China's exports growth eased sharply in April largely due to the coronavirus-related disruptions, the weak demand from Russia following the war in Ukraine and the fall in demand for pandemic-linked goods.

Exports grew only 3.9 percent on a yearly basis in April, much slower than the 14.7 percent increase seen in March, data from the General Administration of Customs showed Monday.

This was the weakest expansion since mid-2020. However, economists had forecast a bigger 3.2 percent decrease.

The blame rests partly with China's COVID-19 outbreak, which has led to manpower shortages and bottlenecks in the logistics sector, economists at Capital Economics said. But the extent of these disruptions should not be overplayed.

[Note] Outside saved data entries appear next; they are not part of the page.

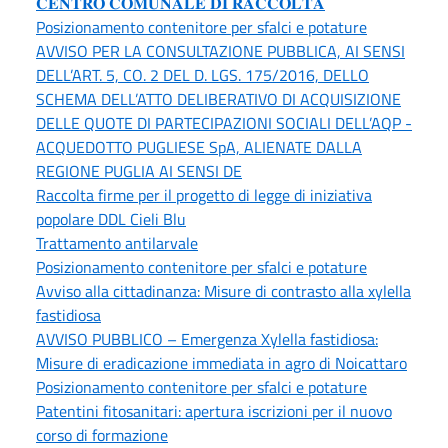
𝐂𝐄𝐍𝐓𝐑𝐎 𝐂𝐎𝐌𝐔𝐍𝐀𝐋𝐄 𝐃𝐈 𝐑𝐀𝐂𝐂𝐎𝐋𝐓𝐀
Posizionamento contenitore per sfalci e potature
AVVISO PER LA CONSULTAZIONE PUBBLICA, AI SENSI
DELL’ART. 5, CO. 2 DEL D. LGS. 175/2016, DELLO
SCHEMA DELL’ATTO DELIBERATIVO DI ACQUISIZIONE
DELLE QUOTE DI PARTECIPAZIONI SOCIALI DELL’AQP -
ACQUEDOTTO PUGLIESE SpA, ALIENATE DALLA
REGIONE PUGLIA AI SENSI DE
Raccolta firme per il progetto di legge di iniziativa
popolare DDL Cieli Blu
Trattamento antilarvale
Posizionamento contenitore per sfalci e potature
Avviso alla cittadinanza: Misure di contrasto alla xylella
fastidiosa
AVVISO PUBBLICO – Emergenza Xylella fastidiosa:
Misure di eradicazione immediata in agro di Noicattaro
Posizionamento contenitore per sfalci e potature
Patentini fitosanitari: apertura iscrizioni per il nuovo
corso di formazione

The firm said hopes that exports will rebound once the virus situation improves are likely to be disappointed. Instead, export volumes are expected to fall further over the coming quarters.

Although the government targets around 5.5 percent economic growth, lockdowns in many cities and supply chain bottlenecks are darkening the outlook.

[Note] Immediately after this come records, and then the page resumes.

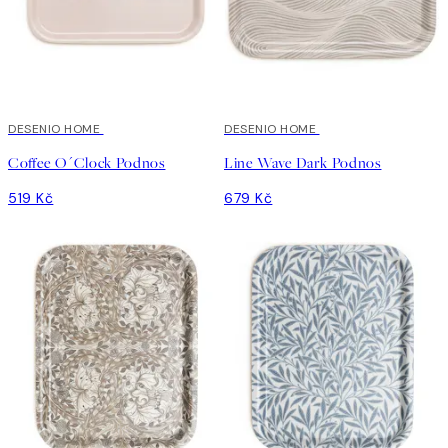
DESENIO HOME
DESENIO HOME
Coffee O´Clock Podnos
Line Wave Dark Podnos
519 Kč
679 Kč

The International Monetary Fund projects China GDP to grow 4.4 percent this year and 5.1 percent next year.

Official data showed that imports remained flat in April, following a 0.1 percent fall in March. Imports were expected to slide 3.0 percent.

Although exports growth slowed in April, the trade surplus rose to $51.1 billion due to unchanged imports. The surplus was forecast to rise to $50.6 billion from $47.3 billion in the previous month.